== Excerpted data

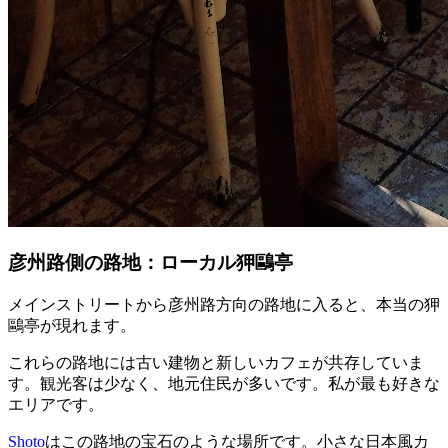
彦州路側の路地：ローカル狎鷗亭
メインストリートから彦州路方向の路地に入ると、本当の狎
鷗亭が現れます。
これらの路地には古い建物と新しいカフェが共存していま
す。観光客は少なく、地元住民が多いです。私が最も好きな
エリアです。
Shoto
はこの路地の宝石のような場所です。小さな日本風カ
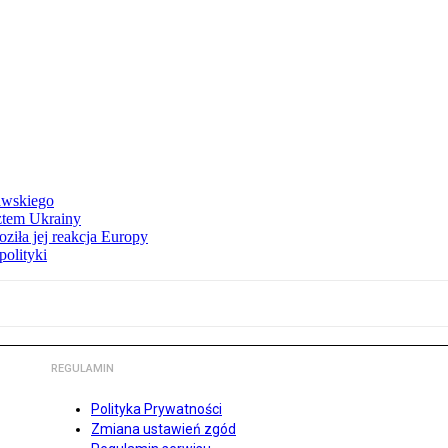
awskiego
ztem Ukrainy
ziła jej reakcja Europy
polityki
REGULAMIN
Polityka Prywatności
Zmiana ustawień zgód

====

**Task to carry out:** Omit the pictures and give the material again, exactly and in full.

**Exercise answer:**
彦州路側の路地：ローカル狎鷗亭
メインストリートから彦州路方向の路地に入ると、本当の狎
鷗亭が現れます。
これらの路地には古い建物と新しいカフェが共存していま
す。観光客は少なく、地元住民が多いです。私が最も好きな
エリアです。
Shoto
はこの路地の宝石のような場所です。小さな日本風カ
awskiego
ztem Ukrainy
ziła jej reakcja Europy
polityki
REGULAMIN
Polityka Prywatności
Zmiana ustawień zgód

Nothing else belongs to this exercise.